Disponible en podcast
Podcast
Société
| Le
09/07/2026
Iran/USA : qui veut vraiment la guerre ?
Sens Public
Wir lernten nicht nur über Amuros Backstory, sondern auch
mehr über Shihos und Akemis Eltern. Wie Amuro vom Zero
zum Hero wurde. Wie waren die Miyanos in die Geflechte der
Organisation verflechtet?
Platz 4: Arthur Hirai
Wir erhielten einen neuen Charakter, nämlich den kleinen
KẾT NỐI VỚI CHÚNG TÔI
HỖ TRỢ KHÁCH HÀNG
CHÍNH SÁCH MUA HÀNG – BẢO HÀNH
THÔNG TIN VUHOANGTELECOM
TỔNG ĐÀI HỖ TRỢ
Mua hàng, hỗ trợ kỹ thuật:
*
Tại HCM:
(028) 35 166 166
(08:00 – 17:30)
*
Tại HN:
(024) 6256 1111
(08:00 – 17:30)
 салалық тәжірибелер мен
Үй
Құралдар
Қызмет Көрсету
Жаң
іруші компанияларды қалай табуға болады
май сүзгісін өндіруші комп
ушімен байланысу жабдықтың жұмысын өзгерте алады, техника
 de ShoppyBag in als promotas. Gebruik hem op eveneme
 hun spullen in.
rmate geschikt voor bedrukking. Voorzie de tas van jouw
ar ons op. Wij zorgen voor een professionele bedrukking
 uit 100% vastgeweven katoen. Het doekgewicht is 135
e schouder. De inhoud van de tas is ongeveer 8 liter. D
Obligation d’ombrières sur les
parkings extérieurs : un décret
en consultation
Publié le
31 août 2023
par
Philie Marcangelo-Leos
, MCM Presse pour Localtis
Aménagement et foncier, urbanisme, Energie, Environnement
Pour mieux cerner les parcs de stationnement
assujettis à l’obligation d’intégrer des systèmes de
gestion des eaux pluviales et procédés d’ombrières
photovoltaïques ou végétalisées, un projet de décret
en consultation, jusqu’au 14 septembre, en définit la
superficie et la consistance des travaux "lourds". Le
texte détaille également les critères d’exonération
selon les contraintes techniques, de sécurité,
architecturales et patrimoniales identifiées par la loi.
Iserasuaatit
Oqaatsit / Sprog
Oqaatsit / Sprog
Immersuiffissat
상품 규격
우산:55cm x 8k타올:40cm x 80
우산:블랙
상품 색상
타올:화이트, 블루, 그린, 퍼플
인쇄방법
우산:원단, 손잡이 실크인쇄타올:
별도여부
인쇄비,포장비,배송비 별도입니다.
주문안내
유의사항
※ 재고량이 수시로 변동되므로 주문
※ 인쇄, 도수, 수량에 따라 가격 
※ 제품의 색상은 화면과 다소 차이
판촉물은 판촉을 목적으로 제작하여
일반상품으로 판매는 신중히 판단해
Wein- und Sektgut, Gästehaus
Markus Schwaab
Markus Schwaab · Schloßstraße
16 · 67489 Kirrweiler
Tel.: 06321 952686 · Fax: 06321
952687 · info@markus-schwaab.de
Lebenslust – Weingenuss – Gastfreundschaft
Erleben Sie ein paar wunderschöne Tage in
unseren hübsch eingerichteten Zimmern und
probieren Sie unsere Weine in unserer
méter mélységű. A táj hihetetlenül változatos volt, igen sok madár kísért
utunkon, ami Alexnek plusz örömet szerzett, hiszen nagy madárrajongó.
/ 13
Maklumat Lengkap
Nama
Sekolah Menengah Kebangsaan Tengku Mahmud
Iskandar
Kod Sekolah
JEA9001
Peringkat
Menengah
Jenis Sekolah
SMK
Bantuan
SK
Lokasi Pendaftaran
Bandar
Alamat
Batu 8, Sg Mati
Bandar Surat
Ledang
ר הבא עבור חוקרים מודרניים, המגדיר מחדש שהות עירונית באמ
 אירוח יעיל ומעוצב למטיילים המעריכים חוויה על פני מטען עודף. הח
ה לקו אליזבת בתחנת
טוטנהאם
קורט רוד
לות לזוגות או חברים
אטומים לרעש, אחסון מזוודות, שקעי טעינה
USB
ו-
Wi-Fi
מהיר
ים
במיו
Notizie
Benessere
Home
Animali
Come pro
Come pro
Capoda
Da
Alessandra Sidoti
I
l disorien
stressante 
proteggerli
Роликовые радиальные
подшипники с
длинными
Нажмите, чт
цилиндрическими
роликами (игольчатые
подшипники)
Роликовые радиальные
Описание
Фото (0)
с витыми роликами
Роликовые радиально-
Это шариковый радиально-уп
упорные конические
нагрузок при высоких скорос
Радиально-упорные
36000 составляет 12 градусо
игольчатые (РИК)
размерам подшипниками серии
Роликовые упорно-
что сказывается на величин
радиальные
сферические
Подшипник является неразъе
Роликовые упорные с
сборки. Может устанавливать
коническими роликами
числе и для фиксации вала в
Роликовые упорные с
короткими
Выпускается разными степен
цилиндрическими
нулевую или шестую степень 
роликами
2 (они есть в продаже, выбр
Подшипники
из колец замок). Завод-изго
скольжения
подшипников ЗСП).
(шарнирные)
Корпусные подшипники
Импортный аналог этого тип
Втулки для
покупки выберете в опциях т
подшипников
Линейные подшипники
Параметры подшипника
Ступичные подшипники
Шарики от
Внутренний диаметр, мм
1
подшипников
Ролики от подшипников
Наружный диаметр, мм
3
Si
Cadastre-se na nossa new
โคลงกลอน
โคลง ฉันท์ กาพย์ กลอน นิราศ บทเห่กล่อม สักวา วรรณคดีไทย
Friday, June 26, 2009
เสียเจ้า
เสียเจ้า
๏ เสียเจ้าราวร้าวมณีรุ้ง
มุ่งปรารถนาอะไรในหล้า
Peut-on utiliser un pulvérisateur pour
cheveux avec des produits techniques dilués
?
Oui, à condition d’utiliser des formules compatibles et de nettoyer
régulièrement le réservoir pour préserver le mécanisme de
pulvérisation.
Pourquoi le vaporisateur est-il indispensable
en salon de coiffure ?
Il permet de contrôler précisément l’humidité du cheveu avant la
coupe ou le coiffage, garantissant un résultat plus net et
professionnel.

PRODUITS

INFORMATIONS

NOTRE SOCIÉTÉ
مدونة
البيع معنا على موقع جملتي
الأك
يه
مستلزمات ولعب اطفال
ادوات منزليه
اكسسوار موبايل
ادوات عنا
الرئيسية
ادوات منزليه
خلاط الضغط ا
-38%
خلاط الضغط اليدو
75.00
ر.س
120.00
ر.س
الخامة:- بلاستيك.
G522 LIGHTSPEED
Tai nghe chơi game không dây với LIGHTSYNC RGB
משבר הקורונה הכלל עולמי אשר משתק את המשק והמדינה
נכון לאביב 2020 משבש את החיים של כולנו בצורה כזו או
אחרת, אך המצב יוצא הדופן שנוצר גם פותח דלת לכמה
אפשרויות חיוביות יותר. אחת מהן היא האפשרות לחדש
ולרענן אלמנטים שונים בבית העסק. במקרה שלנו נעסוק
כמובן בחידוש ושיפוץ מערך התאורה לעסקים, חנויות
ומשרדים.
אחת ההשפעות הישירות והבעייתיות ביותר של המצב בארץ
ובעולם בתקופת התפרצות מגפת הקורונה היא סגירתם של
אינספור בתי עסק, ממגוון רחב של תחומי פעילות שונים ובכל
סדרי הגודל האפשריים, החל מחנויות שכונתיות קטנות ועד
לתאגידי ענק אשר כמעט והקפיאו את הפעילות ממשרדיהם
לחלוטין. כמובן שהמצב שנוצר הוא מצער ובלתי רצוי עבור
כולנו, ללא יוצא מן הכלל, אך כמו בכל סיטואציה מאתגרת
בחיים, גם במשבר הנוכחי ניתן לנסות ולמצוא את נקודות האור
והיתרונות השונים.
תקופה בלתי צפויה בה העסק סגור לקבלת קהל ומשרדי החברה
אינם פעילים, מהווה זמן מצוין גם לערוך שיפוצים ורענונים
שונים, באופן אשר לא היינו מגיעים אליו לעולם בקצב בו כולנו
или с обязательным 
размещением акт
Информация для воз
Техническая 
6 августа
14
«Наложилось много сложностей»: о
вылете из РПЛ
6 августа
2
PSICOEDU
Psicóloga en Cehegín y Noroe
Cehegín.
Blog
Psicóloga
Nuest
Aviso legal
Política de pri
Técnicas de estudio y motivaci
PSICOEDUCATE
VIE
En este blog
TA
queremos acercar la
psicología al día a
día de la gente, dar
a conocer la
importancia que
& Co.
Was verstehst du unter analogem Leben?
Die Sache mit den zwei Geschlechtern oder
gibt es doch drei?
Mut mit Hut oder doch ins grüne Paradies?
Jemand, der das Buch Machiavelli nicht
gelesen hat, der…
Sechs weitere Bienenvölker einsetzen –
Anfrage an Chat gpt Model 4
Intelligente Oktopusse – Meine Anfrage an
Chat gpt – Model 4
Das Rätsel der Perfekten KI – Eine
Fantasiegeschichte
.....
§ **Work order**
Please print, exactly and with nothing else, the lines from the first line of the entries through the line containing "assujettis à l’obligation".

§ **Result of the task**
Disponible en podcast
Podcast
Société
| Le
09/07/2026
Iran/USA : qui veut vraiment la guerre ?
Sens Public
Wir lernten nicht nur über Amuros Backstory, sondern auch
mehr über Shihos und Akemis Eltern. Wie Amuro vom Zero
zum Hero wurde. Wie waren die Miyanos in die Geflechte der
Organisation verflechtet?
Platz 4: Arthur Hirai
Wir erhielten einen neuen Charakter, nämlich den kleinen
KẾT NỐI VỚI CHÚNG TÔI
HỖ TRỢ KHÁCH HÀNG
CHÍNH SÁCH MUA HÀNG – BẢO HÀNH
THÔNG TIN VUHOANGTELECOM
TỔNG ĐÀI HỖ TRỢ
Mua hàng, hỗ trợ kỹ thuật:
*
Tại HCM:
(028) 35 166 166
(08:00 – 17:30)
*
Tại HN:
(024) 6256 1111
(08:00 – 17:30)
 салалық тәжірибелер мен
Үй
Құралдар
Қызмет Көрсету
Жаң
іруші компанияларды қалай табуға болады
май сүзгісін өндіруші комп
ушімен байланысу жабдықтың жұмысын өзгерте алады, техника
 de ShoppyBag in als promotas. Gebruik hem op eveneme
 hun spullen in.
rmate geschikt voor bedrukking. Voorzie de tas van jouw
ar ons op. Wij zorgen voor een professionele bedrukking
 uit 100% vastgeweven katoen. Het doekgewicht is 135
e schouder. De inhoud van de tas is ongeveer 8 liter. D
Obligation d’ombrières sur les
parkings extérieurs : un décret
en consultation
Publié le
31 août 2023
par
Philie Marcangelo-Leos
, MCM Presse pour Localtis
Aménagement et foncier, urbanisme, Energie, Environnement
Pour mieux cerner les parcs de stationnement
assujettis à l’obligation d’intégrer des systèmes de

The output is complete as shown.